Analysis IBM boasts that machine learning is not just quicker on its POWER servers than on TensorFlow in the Google Cloud, it’s 46 times quicker.
Back in February Google software engineer Andreas Sterbenz wrote about using Google Cloud Machine Learning and TensorFlow on click prediction for large-scale advertising and recommendation scenarios.
He trained a model to predict display ad clicks on Criteo Labs clicks logs, which are over 1TB in size and contain feature values and click feedback from millions of display ads.
Data pre-processing (60 minutes) was followed by the actual learning, using 60 worker machines and 29 parameter machines for training.

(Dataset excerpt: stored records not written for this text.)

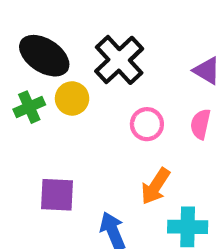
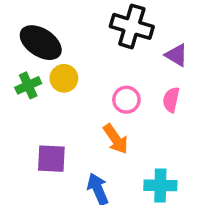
black cross: (119, 60) -> (132, 26), moved, turned -30
orange arrow: (156, 186) -> (116, 139), moved, turned -68

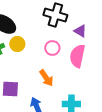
pink circle: (126, 100) -> (52, 48), moved
pink semicircle: (171, 100) -> (77, 56), size x1.6

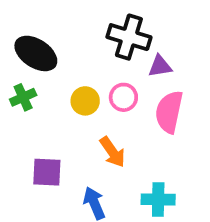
purple triangle: (80, 31) -> (160, 66), moved, turned -40
yellow circle: (17, 44) -> (85, 101), moved

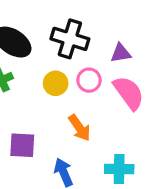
black cross: (129, 37) -> (70, 39), moved
pink semicircle: (169, 112) -> (129, 93), turned 132

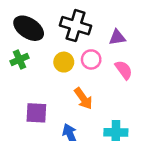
pink semicircle: (129, 93) -> (124, 70), size x0.7

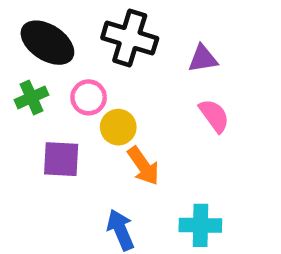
pink circle: (91, 59) -> (89, 97), moved
yellow circle: (64, 62) -> (118, 127), moved
purple square: (36, 113) -> (61, 159), moved

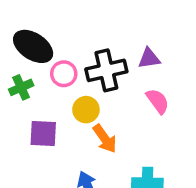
black cross: (130, 38) -> (106, 70), moved, turned -30
pink circle: (89, 97) -> (64, 74), moved

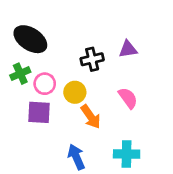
black cross: (106, 70) -> (92, 59), size x0.7
pink circle: (64, 74) -> (45, 84), moved
pink semicircle: (158, 101) -> (128, 98), moved

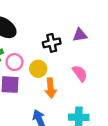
orange arrow: (91, 117) -> (51, 88), turned 30

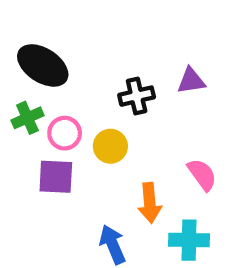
pink semicircle: (80, 73) -> (202, 175), moved
orange arrow: (51, 88) -> (150, 203), moved

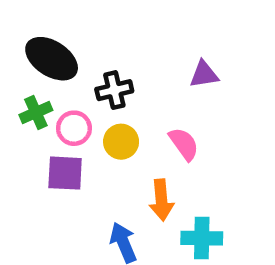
black cross: (137, 96) -> (114, 90), moved
pink semicircle: (202, 175) -> (184, 144), moved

The model took 70 minutes to train, with an evaluation loss of 0.1293. We understand this is a rough indicator of result accuracy.
Sterbenz then used different modelling techniques to get better results, reducing the evaluation loss, which all took longer, eventually using a deep neural network with three epochs (a measure of the number of times all of the training vectors are used once to update the weights), which took 78 hours.
Thomas Parnell and Celestine Dünner at IBM Research in Zurich used the same source data – Criteo Terabyte Click Logs, with 4.2 billion training examples and 1 million features – and the same ML model, logistic regression, but a different ML library. It’s called Snap Machine Learning.
They ran their session using Snap ML running on four Power System AC922 servers, meaning eight POWER9 CPUs and 16 Nvidia Tesla V100 GPUs. Instead of taking 70 minutes, it completed in 91.5 seconds, 46 times faster.
They prepared a chart showing their Snap ML, the Google TensorFlow and three other results:
A 46x speed improvement over TensorFlow is not to be sneezed at. What did they attribute it to?
They say Snap ML features several hierarchical levels of parallelism to partition the workload among different nodes in a cluster, takes advantage of accelerator units, and exploits multi-core parallelism on the individual compute units
- First, data is distributed across the individual worker nodes in the cluster
- On a node data is split between the host CPU and the accelerating GPUs with CPUs and GPUs operating in parallel
- Data is sent to the multiple cores in a GPU and the CPU workload is multi-threaded
Snap ML has nested hierarchical algorithmic features to take advantage of these three levels of parallelism.